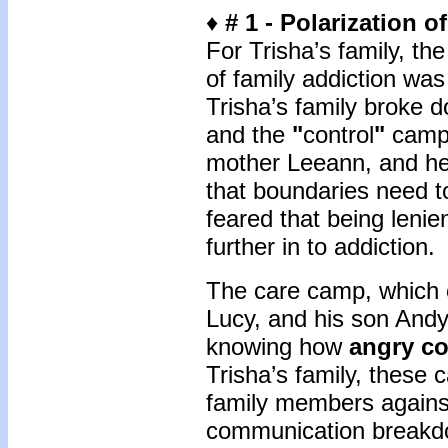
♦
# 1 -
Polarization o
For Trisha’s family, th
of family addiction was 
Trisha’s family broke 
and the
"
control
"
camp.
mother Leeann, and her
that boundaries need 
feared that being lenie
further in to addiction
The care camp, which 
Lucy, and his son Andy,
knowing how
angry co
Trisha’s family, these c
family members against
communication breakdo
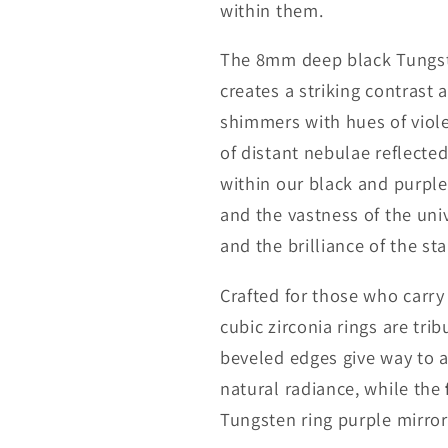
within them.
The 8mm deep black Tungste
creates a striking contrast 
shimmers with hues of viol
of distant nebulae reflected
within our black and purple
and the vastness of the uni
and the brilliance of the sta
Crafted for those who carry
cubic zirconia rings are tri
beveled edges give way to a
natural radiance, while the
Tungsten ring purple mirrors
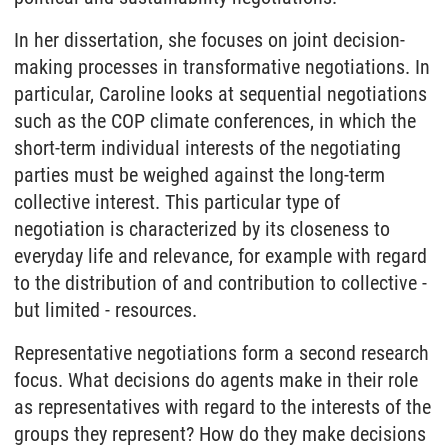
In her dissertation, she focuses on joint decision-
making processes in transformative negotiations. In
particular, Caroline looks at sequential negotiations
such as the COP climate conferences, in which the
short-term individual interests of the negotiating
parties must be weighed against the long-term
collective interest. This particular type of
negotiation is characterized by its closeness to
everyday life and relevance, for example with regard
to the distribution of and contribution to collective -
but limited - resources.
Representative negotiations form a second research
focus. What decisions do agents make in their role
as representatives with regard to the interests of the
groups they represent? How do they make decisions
* * *
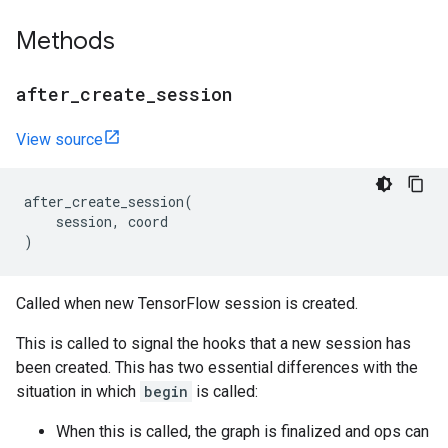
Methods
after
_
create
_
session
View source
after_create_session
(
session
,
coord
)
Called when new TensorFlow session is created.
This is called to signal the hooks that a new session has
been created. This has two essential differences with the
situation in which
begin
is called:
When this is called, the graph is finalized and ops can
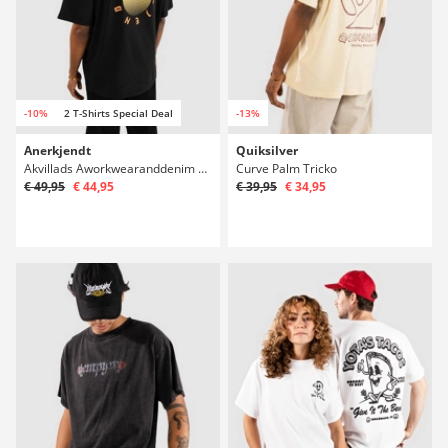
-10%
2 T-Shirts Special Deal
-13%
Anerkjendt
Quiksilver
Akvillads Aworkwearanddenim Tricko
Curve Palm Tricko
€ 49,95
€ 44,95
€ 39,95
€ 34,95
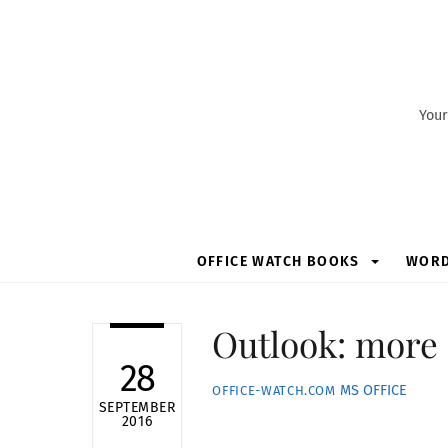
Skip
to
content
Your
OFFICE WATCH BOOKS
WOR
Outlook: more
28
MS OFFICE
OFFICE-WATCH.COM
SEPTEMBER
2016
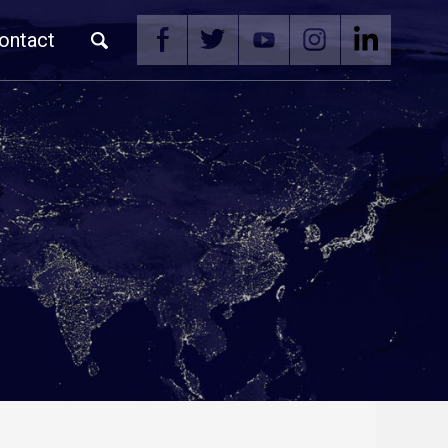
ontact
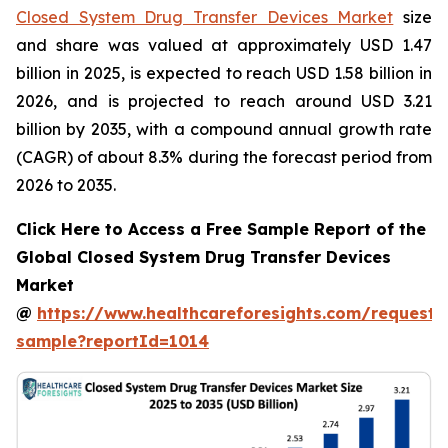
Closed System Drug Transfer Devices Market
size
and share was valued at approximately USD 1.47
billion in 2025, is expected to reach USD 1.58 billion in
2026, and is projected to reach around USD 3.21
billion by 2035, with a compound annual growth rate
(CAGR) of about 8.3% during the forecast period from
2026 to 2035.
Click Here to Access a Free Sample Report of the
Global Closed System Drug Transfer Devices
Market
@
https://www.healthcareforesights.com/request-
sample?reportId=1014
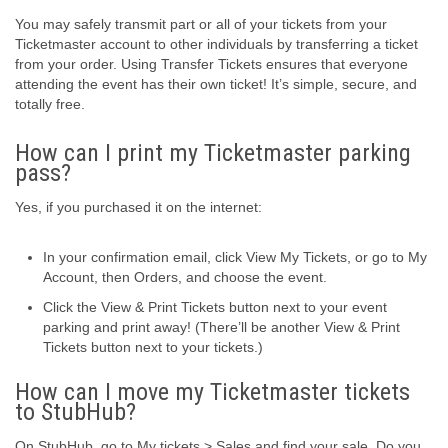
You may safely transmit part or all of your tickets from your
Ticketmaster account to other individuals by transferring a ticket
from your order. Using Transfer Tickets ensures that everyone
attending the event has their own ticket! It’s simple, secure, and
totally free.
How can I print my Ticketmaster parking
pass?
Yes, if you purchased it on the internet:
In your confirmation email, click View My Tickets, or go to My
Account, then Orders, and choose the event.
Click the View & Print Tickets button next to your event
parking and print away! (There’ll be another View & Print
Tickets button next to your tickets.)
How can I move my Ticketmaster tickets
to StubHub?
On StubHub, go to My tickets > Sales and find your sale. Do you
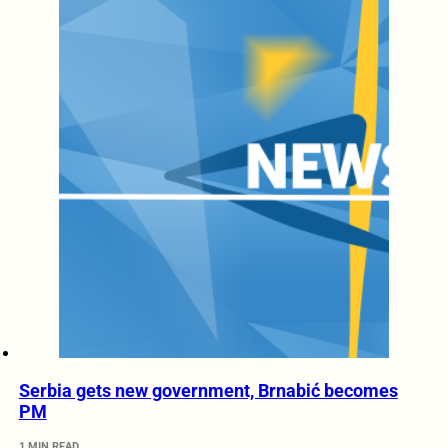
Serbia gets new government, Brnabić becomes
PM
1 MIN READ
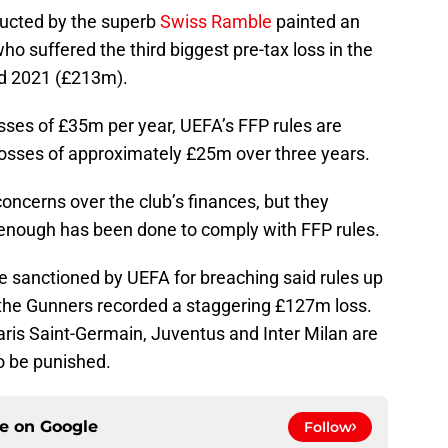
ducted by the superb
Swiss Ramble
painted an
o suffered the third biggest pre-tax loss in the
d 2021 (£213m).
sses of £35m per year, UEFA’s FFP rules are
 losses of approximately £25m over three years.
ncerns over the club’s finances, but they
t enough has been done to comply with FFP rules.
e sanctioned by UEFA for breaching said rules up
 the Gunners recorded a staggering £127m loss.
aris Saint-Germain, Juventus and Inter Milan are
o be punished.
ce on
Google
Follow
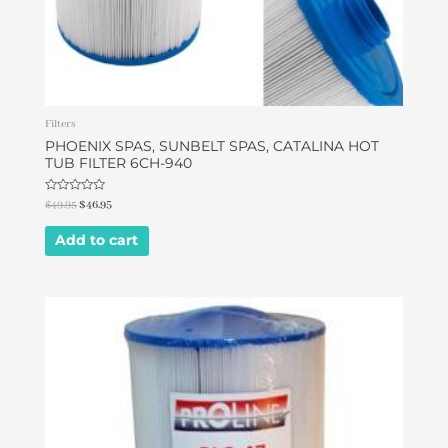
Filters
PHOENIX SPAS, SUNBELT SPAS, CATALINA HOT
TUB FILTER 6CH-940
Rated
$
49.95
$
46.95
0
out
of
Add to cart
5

*Instructions to follow:* Whenever a line of the material holds the word "next", copy it out.

*Answer section:*
Click the View & Print Tickets button next to your event
Tickets button next to your tickets.)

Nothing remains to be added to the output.